Diviner Data Processing

Paul Hayne, JPL -- June 11, 2015

Adapted for this Wiki by K.-Michael Aye, LASP -- August 21, 2018

Logging in

For access to the Diviner team data system, you have two options:

1. Use the web query (requires login credentials)

Link: https://luna1.diviner.ucla.edu/divproc/rel/pipetext?op=begin&cat=rdr
This option is great for simple one-time queries, but gets cumbersome quickly if you are doing serious data processing

2. Use the command line interface and "pipes" tools

Both the UCLA and JPL servers should work in exactly the same way:

UCLA: luna{i}.diviner.ucla.edu (where i={1, 2} )
JPL: cabeus.jpl.nasa.gov

This option is tricky to learn, but much more powerful than the web query.
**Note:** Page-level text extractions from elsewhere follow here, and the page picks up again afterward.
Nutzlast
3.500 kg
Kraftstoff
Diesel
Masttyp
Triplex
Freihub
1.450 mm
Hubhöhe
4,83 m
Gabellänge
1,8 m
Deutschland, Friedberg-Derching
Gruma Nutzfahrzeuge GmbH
To log in to one of the files servers, simply ssh using the "-Y" flag to pass display information for your screen:

phayne@localhost:~$ ssh -Y cabeus

or more explicitly,

phayne@localhost:~$ ssh -Y [email protected]

If you are off-lab, you must be connected to the VPN. If you cannot get onto the JPL VPN, just connect to UCLA instead:

phayne@localhost:~$ ssh -Y [email protected]

Using divdata

The program divdata is at the core of the data processing pipeline.
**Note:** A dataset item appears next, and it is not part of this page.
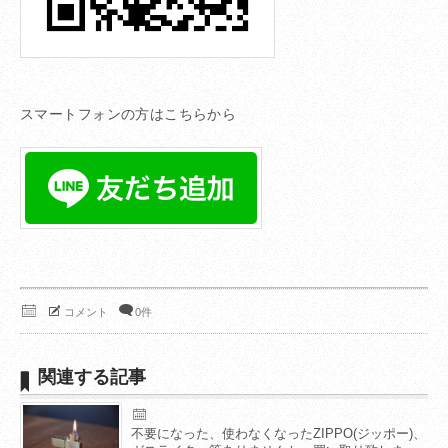
スマートフォンの方はこちらから
コメント
0件
関連する記事
不要になった、使わなくなったZIPPO(ジッポー)、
A basic help message is displayed by simply typing "divdata" with no options:

phayne@cabeus:data$ divdata
Using new divbase

Quick info:

divdata      (No arguments, prints this usage statement)

divdata [type=datatype] fields   (to just print out selectable fields)

----

Piping data into other pipes commands:

divdata [type=datatype] [noindex] daterange=BEGIN,END [clat=MIN,MAX] [c=MIN,MAX]
            [FIELD=MIN,MAX FIELD=MIN,MAX ...] | PIPES_COMMANDS ...

    BEGIN and END for daterange can be the following format:
        YYYYMM     - A month, gets you all the days in that month.
        YYYYMMDD   - A day,   gets you all the hours in that day.
        YYYYMMDDHH - An hour, gets you all the minutes in that hour.
    If BEGIN and END are equal, e.g. 200907, you can just use: daterange=200907
    Multiple daterange=BEGIN,END arguments specify disjoint times.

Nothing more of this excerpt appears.